I also felt part of a high-performing – albeit utterly exhausted – team that was the talk of the town; awards were subsequently won and client budgets shot up. But the following month it was back to the grind and on to the next job. There was no underlying mission, no long-term vision, no real belief system. Just a laser focus on commercial revenue.

Despite spending more than two decades moving around brilliant agencies and working with inspiring people and clients, the same sentiment returned to haunt me. How do you create belief in what you do? What does it take for your working week to be exciting, driven and fulfilled in what the day holds? How do you nurture and support people? How do you unite a team behind one clear and simple mission that is relevant to your collective and will survive the test of time?

Archetype UK, in part, aims to crack this holy grail conundrum. An archetype is an emotion, character type, or event that is notably recurrent across the human experience. In the arts for example, an archetype creates an immediate sense of familiarity, allowing an audience member to relate to an event or character without having to necessarily ponder why they relate. Thanks to our instincts and life experiences, we’re able to recognise archetypes without any need for explanation. That is our aim: to build an archetypal agency that smashes taboo, breaks glass ceilings, innovates consistently and benefits our business, our teammates and our clients. We want to be accelerators of positive impact for people and the planet, fundamentally driven by purpose and working with magnetic brands.

But how can we be held accountable for what we preach? Proof undoubtedly comes from action – we’re committed to becoming a net-zero business, for example – but how do we define continuing action and how can we measure it?

There are many solutions; enforced through existing and evolving regulation, through rules of engagement, the way we communicate internally and externally, or by simply letting our reputation and perception do the talking for us.

But then there’s the B Corporation Movement. The “B” stands for Benefit. The notion of “BCorp” is a movement. Their mission is powerful: harnessing the power of business. BCorp companies use profit and growth as a means to a greater end; positive impact for their employees, communities, and the environment. We participated in their workshops and spoke with BCorp-accredited leaders. To this day, we continue to speak with BCorp mentors on the ideas and beliefs that will allow us to use our business as a force for good.

So attempting to become a BCorp was a no-brainer – perfect alignment with our mission and representing an effective and powerful benchmark to hold ourselves to account. But there’s a reason that – at the time of writing – just 3,710 BCorp-accredited businesses across 150 industries and 75 countries exist. The comprehensive detail, standards and proof points required even in the initial assessment phase are rightly rigorous.

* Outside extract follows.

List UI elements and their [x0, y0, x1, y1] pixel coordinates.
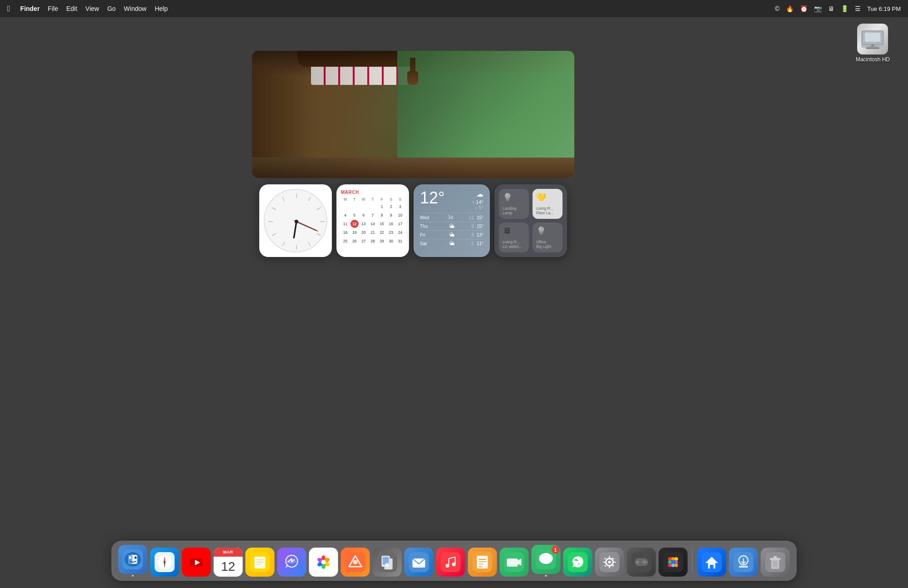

So if accreditation is so hard, why are we injecting so much time and effort into getting it? There are two reasons. Firstly, it helps us to understand where we currently stand in achieving our positive impact mission. It identifies what we can prove versus what we need to do, thus helping us to fine tune our processes and infrastructure.

Secondly, achieving our accreditation opens us up to a world of innovative and progressive thinkers at the top echelon of business thinking like we do. Sharing ideas and striving for excellence.

So how does the assessment work? There are five “impact” areas we’ve been grilled on (below). Each given answer carries a different score depending on its impact. In order to pass the initial assessment phase, a minimum tally of 80 points is required.

  • Governance - evaluating our overall mission, ethics, accountability and transparency

  • Workers - evaluating our contribution to our financial, physical, professional, and social well-being

  • Community - evaluating our contribution to the economic and social wellbeing of the communities in which we operate

  • Environment - evaluating our overall environmental stewardship

  • Customers - evaluating the impact we have on our clients and their customers

We have been on our UK BCorp journey since February 2021 and in January 2022, we submitted our assessment for analysis. A major milestone that was rightly celebrated across our business – a real team effort. We are now subject to the meticulous process of proving our claims and verifying our answers and know this is just the beginning.

However, what has been invaluable through the process to date is appreciating the detail in what a morally, correct company operates like. We know where we’re winning and where we need to improve. Our ambition is to be fully accredited in 2022.

We care deeply about our industry’s future. We are finding a groove where we get to work with like-minded people and magnetic brands. We believe that our united mission will be archetypal in becoming the most profound architecture of the new communications agency in this decade.